* The problem *
From the first line onward, reproduce the records exactly; the final line to include is the one holding "választani. A".

* Data records *
*** Begin section ***

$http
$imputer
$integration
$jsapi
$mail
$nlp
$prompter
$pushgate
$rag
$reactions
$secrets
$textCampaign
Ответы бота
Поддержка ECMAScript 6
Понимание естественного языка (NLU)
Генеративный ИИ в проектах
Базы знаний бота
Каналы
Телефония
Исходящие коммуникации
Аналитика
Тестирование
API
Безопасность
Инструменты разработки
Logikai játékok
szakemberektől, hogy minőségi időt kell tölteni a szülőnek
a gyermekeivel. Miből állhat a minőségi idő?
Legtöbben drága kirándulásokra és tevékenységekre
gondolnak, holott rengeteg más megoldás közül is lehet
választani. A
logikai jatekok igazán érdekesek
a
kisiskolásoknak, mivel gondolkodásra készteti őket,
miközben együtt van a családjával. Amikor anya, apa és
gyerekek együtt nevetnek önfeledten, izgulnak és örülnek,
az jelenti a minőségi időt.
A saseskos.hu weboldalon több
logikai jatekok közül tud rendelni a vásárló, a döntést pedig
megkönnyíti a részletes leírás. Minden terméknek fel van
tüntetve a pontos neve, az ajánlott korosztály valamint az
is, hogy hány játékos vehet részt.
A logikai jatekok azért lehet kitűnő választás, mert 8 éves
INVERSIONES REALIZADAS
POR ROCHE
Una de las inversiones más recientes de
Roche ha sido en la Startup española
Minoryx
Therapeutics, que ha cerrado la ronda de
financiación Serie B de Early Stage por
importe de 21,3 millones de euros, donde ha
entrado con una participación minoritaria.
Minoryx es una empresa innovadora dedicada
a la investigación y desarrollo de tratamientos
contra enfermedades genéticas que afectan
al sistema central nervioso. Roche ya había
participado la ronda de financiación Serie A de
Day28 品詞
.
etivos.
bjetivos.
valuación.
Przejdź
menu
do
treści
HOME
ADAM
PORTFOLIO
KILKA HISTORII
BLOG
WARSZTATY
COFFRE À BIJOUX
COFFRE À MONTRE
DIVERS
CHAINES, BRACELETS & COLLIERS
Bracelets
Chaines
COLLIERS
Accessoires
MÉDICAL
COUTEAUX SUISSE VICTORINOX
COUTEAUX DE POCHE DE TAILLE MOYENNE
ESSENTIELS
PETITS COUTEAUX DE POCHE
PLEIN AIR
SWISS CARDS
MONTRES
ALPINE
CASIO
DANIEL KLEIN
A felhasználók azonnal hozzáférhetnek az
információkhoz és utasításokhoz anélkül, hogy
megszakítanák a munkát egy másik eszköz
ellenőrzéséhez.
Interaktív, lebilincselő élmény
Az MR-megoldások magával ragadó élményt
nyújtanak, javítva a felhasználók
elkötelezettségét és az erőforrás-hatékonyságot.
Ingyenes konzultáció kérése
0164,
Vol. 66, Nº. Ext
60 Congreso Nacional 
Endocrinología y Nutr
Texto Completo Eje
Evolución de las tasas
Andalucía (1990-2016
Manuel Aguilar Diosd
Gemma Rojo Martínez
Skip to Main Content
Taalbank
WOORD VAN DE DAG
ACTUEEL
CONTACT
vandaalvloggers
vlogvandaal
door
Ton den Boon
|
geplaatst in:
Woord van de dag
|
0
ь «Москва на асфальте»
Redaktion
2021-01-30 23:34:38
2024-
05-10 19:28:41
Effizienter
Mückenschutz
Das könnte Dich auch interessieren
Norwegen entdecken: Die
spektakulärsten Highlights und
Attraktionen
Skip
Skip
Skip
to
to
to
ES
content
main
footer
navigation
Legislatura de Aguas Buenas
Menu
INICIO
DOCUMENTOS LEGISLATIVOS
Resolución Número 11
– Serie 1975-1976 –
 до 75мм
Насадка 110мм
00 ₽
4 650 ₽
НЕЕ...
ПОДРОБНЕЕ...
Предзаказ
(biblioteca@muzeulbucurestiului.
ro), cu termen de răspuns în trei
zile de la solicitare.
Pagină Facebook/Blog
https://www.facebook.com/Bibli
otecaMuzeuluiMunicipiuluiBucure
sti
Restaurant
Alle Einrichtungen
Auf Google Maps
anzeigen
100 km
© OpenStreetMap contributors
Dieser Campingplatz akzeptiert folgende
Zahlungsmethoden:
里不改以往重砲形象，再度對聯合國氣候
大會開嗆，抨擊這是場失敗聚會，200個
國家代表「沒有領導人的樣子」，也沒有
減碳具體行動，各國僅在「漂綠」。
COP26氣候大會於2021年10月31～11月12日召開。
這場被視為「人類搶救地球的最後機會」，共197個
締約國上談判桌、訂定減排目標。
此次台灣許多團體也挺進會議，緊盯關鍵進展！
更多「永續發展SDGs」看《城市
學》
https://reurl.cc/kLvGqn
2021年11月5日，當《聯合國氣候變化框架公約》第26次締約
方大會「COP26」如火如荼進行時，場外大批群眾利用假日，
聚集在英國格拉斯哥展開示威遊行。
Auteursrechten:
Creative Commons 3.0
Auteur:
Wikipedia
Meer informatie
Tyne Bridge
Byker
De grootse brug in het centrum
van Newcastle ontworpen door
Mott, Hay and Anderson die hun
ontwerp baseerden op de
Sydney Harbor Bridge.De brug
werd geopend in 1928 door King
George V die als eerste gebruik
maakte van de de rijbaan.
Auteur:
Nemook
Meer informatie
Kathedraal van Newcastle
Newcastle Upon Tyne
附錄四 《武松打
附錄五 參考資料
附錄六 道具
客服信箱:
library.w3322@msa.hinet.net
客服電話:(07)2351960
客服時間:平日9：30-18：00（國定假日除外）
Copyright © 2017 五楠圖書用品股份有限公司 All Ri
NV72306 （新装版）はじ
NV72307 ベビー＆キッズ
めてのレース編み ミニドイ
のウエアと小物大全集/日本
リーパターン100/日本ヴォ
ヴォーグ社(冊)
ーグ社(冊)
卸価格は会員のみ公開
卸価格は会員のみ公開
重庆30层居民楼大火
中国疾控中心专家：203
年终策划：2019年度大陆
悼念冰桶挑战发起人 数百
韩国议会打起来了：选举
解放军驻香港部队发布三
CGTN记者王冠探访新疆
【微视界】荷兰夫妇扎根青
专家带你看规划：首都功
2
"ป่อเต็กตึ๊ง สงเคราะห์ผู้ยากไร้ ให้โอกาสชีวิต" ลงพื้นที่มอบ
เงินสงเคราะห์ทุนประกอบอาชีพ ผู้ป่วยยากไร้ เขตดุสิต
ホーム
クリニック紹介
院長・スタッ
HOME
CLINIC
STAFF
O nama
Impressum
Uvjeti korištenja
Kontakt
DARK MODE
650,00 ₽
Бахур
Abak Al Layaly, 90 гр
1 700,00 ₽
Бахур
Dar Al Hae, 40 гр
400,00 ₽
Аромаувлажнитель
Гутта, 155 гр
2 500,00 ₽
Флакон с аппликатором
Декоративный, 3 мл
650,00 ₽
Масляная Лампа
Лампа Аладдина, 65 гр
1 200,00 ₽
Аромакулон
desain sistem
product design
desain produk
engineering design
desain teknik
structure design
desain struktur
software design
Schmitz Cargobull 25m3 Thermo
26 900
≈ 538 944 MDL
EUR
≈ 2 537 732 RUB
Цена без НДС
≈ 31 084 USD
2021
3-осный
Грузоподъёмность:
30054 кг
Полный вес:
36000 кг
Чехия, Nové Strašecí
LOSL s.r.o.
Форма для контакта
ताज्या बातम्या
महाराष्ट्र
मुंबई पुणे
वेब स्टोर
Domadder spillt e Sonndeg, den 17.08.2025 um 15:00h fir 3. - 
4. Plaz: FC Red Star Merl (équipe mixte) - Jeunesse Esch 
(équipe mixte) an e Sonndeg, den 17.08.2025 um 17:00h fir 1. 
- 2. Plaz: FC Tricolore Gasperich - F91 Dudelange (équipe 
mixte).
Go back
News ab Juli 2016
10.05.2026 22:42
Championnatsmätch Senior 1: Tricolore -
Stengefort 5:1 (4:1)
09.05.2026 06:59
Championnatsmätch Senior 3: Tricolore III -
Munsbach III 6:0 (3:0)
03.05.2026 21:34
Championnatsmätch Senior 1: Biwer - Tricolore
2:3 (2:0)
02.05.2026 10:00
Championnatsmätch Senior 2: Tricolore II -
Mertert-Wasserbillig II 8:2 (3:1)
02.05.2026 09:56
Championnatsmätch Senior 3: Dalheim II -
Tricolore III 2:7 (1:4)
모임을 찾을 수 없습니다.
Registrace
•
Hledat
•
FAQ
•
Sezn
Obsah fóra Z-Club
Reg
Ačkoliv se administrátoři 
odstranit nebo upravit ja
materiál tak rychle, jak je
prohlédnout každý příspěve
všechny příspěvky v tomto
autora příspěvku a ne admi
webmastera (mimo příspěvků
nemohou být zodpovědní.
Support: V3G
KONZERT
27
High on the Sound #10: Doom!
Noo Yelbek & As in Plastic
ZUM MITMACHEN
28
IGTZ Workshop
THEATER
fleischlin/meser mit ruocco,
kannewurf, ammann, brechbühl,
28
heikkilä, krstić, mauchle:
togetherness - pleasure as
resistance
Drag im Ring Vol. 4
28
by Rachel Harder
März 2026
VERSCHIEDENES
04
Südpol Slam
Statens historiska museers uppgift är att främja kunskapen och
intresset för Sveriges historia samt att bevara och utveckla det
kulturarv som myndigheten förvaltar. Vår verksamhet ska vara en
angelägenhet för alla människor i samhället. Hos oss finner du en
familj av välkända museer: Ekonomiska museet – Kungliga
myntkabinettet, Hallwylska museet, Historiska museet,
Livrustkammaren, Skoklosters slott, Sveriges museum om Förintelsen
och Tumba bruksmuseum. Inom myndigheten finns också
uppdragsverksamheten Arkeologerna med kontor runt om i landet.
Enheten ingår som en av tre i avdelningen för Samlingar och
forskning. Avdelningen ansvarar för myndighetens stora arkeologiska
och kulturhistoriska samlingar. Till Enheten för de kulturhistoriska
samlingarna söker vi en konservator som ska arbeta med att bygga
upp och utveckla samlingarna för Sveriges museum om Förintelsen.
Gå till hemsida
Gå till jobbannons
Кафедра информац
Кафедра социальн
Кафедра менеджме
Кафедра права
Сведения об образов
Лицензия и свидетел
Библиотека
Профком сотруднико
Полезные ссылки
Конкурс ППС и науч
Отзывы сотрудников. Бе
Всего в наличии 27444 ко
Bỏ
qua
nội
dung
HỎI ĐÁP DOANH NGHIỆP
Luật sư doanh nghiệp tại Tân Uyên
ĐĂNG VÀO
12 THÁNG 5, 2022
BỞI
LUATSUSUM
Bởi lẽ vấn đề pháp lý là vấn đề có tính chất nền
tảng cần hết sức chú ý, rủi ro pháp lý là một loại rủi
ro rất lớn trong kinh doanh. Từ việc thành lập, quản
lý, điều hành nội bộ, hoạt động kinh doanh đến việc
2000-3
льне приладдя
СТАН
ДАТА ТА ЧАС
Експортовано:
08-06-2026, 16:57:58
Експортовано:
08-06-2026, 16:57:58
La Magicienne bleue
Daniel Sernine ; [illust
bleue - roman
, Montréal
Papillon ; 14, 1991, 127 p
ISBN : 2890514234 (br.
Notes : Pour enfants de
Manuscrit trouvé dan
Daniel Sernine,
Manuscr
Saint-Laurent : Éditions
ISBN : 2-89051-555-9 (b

*** End section ***

* Answer to this task *
$http
$imputer
$integration
$jsapi
$mail
$nlp
$prompter
$pushgate
$rag
$reactions
$secrets
$textCampaign
Ответы бота
Поддержка ECMAScript 6
Понимание естественного языка (NLU)
Генеративный ИИ в проектах
Базы знаний бота
Каналы
Телефония
Исходящие коммуникации
Аналитика
Тестирование
API
Безопасность
Инструменты разработки
Logikai játékok
szakemberektől, hogy minőségi időt kell tölteni a szülőnek
a gyermekeivel. Miből állhat a minőségi idő?
Legtöbben drága kirándulásokra és tevékenységekre
gondolnak, holott rengeteg más megoldás közül is lehet
választani. A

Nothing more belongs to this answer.